We get into Tijuana, but the broads are really nasty so we take the chicken-bus down to Ensenada. After spending some time getting lubed at Papas & Beer, we head out in search of ass. It seemed that all the American women were already dragging some sap around by his dick so we did what came natural to us. We looked for skeezers.

I'm bonking my girl and Bob and I are watching each other's activities and laughing at each other. About this time, he grabs a beer off the nightstand and takes a swig. Next thing, he's spitting it at me through his teeth. We're laughing and carrying on, and his girl starts some shit in Spanish. Apparently she's not getting into the shenanigans.

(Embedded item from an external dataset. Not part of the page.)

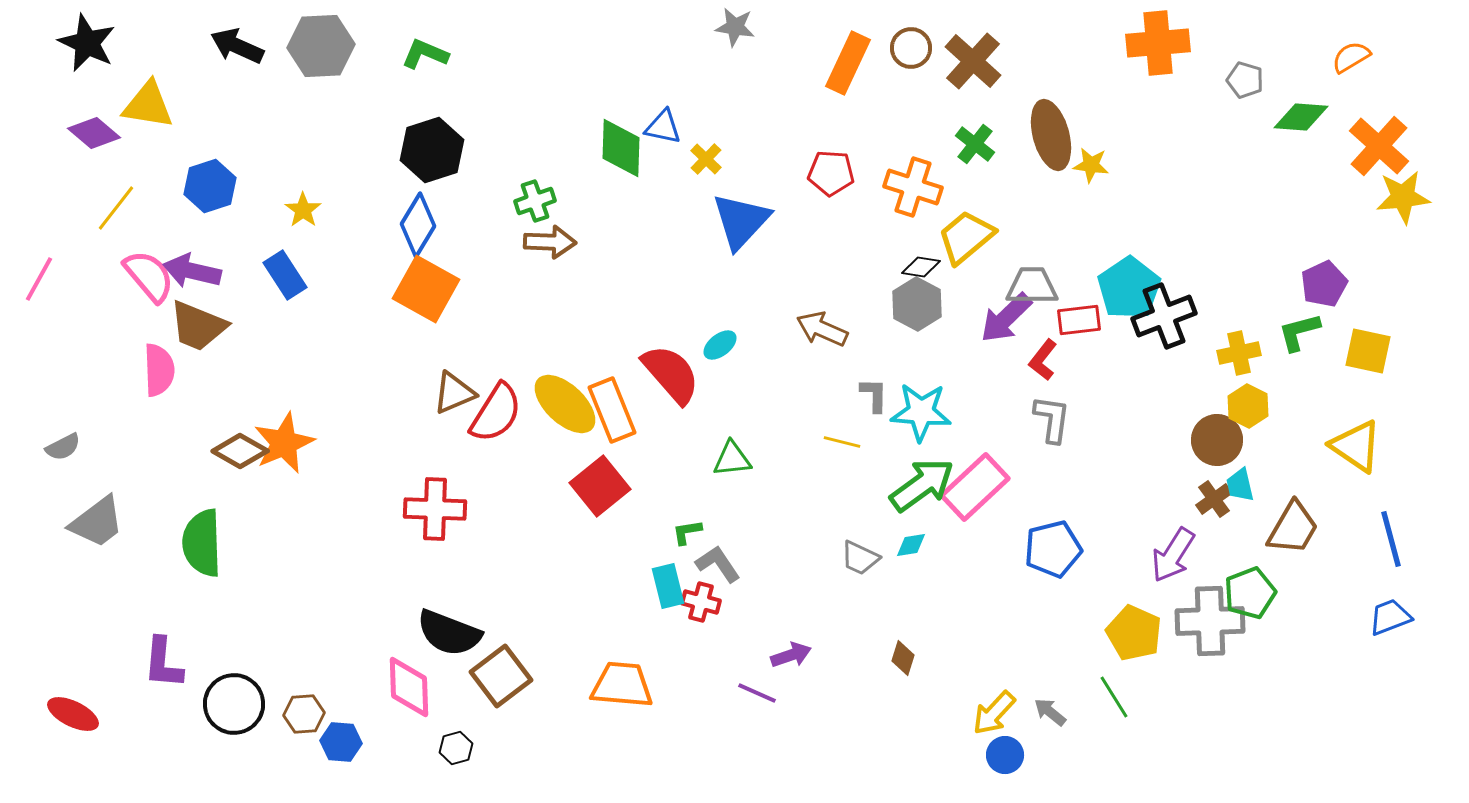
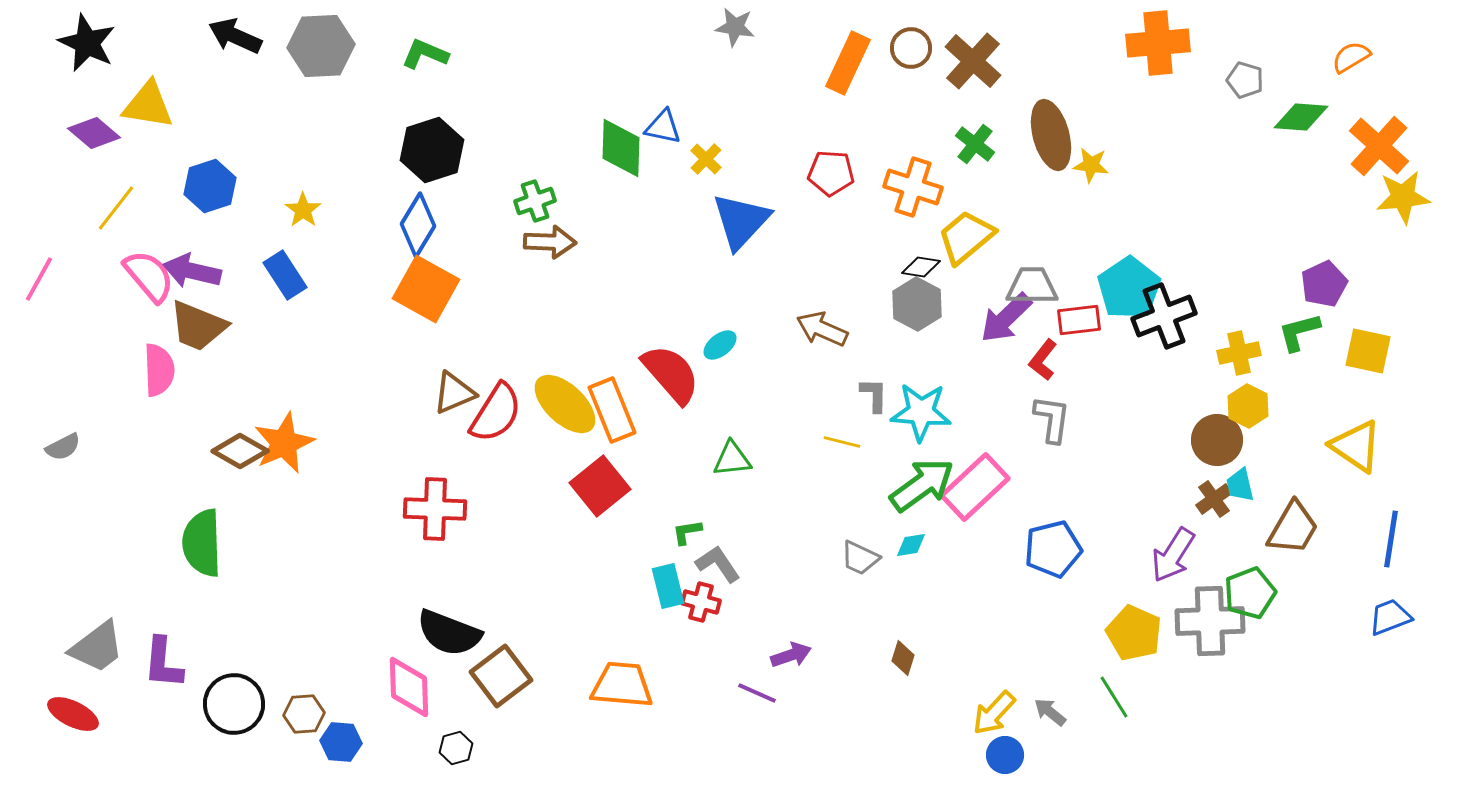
black arrow at (237, 46): moved 2 px left, 10 px up
gray trapezoid at (97, 522): moved 125 px down
blue line at (1391, 539): rotated 24 degrees clockwise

So Bob does what any good sailor in this situation would do: he spits beer in her face, in order that she might share in the festivities. I thought that it was nice of him to include her in our shared celebration of lewdness. The girl didn't think it was funny though, actually she took it as an insult, and started trying to kick him off of her and out of the bed.

Now my girl is talking to the other chick and she grabs my pubes and starts yanking in an attempt to end our session. This bad behavior was not in my plans- hey, I just paid fifty bucks and this bitch didn't even get spit on and now she wants to high-tail it out of there before I bust a nut? Hell no!

So Bob and I are discussing what the fuck we are going to do, still humping the broads, when he starts farting. We're talking LOUD, squeaky, ripping farts; the kind that make your ass feel like it's being split with a razor blade. And the smell- did I mention we didn't eat that day, instead we stayed hungry in order to maximize our buzz.

I'm laughing so hard that I completely lost my hard-on, and it's all I can do to keep this broad underneath me from ripping my balls off. Bob, on the other hand, was still banging away on his girl and about this time one of his farts goes liquid. He reaches behind him, wipes his ass onto his hand, and cleans it by wiping it onto his girl's face.

My girl saw this and expecting the same from me, balls up her fist and smacks me in the forehead. Too much. Mister Nice Guy is now getting bent. So I do what any good Ambassador of the United States Navy does in a situation like this: I pull out and start pissing on her.

Bob sees this and being quick witted starts singing "My Corona" to the tune of The Knack's hit "My Sharona." As I empty what was left of "My Corona" all over this chick's face and tits, Bob pulls out his cock and shoots a load of spooge all over his girl's face, making special efforts to get some in her hair.

I mean to say that this grand finale took what was left of the fight out of our honeys. They were both so mortified of what had transpired that when we got off of them they actually curled up into the fetal position and began sobbing. This was a relief to us, as we weren't sure up to this point how we were going to get out of there.

To make sure they didn't come after us, we wiped up the piss, shit, and spooge with their blouses and then liberated the receiver from the phone. On the way out the door Bob yelled "Remember the Alamo!" and we got the fuck out of Mexico quicker than Newt Gingrich can divorce a cancer-ridden spouse on her deathbed.